I have a ton of citrus sitting on my kitchen table from people sharing their bounty of citrus trees with us. In particular, I had 2 VERY large lemons from Alexei’s grandma’s house that were just calling to me today. We went down to visit her for her 80th birthday the other day, and she was generous enough to share her lemons and oranges with us. Thanks, Virginia. So, I decided to make a lemon tart.
I used a basic lemon curd recipe but used honey for the sweetener and added some coconut oil. And I used an almond and coconut flour crust with pecans. I used coconut oil for this tart, but butter or ghee works great too. The result: one tangy, lemony, delicious tart!!!! Enjoy!!!!
This tart is meant to be eaten cold out of the fridge. It gets pretty soft at room temperature.
- FOR CRUST:
- 1 cup almond flour
- ¼ cup coconut flour, sifted
- ½ cup pecans, coarsely chopped
- 1 TBS honey, raw
- ⅓ cup coconut oil, butter, or ghee (melted)
- pinch of salt
- FOR FILLING:
- 3 eggs
- ½ cup honey, raw
- 1 TBS lemon zest (about one lemon’s worth)
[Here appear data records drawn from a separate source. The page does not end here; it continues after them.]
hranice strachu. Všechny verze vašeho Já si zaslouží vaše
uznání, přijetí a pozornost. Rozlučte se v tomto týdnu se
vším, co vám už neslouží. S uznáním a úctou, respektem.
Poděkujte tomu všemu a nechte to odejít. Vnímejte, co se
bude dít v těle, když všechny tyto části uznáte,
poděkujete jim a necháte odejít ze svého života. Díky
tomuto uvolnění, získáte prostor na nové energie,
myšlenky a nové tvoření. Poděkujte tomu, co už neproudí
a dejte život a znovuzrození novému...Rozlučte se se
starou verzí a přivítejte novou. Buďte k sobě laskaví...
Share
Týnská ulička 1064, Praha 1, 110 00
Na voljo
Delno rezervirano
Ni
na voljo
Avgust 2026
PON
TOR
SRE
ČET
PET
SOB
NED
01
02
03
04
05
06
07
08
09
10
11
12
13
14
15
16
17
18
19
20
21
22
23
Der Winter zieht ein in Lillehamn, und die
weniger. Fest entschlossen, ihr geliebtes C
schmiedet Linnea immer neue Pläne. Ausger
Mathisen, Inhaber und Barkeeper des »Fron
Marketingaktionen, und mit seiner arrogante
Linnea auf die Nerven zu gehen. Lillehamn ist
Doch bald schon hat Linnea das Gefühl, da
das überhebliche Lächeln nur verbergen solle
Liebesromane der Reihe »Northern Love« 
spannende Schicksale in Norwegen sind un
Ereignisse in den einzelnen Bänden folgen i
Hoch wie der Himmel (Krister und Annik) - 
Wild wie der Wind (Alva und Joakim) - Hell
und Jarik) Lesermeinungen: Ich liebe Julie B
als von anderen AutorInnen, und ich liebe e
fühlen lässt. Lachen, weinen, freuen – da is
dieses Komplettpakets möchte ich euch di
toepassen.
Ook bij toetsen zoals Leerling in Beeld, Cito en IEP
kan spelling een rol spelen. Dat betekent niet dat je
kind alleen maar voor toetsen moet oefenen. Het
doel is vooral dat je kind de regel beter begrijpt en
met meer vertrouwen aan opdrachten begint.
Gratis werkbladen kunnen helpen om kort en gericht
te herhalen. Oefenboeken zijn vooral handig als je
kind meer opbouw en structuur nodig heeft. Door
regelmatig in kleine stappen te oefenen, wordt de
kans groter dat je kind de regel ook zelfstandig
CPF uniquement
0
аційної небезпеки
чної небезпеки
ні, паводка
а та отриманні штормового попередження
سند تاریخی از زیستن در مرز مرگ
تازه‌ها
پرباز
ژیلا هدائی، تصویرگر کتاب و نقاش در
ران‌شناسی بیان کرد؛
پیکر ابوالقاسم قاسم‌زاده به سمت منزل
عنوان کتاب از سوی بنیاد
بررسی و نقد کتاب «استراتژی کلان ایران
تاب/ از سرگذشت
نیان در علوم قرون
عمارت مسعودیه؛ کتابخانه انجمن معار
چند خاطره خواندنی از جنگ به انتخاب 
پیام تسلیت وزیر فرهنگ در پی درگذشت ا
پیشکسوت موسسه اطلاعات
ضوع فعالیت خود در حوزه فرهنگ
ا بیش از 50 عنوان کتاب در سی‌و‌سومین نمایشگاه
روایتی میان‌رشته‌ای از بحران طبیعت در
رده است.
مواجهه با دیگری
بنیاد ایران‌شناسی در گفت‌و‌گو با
- ½ cup lemon juice, freshly squeezed
- ½ cup coconut oil, butter, or ghee (melted)
- Preheat oven to 350′F
- For crust: Combine almond flour, coconut flour, pecan, and salt in a large bowl
- Add honey and oil of choice. Mix until well combined
- Place mixture into a glass pie dish, and using your fingers and hands, press mixture to cover bottom and sides of dish
- Bake at 350′F for 10-12 minutes, until starting to get a little golden and starting to solidify
- Remove from oven and set aside to cool a bit
- For filling: combine all filling ingredients in a large bowl and combine well with a whisk or hand blender
- Pour mixture into prepared crust and bake at 350′F for 15 minutes. Pie will be solid on the top but visibly soft in the inside. Don’t worry, it will set once cooled
- Place in fridge for several hours to set. Please be patient and let it cool completely in fridge. It will be much easier to slice.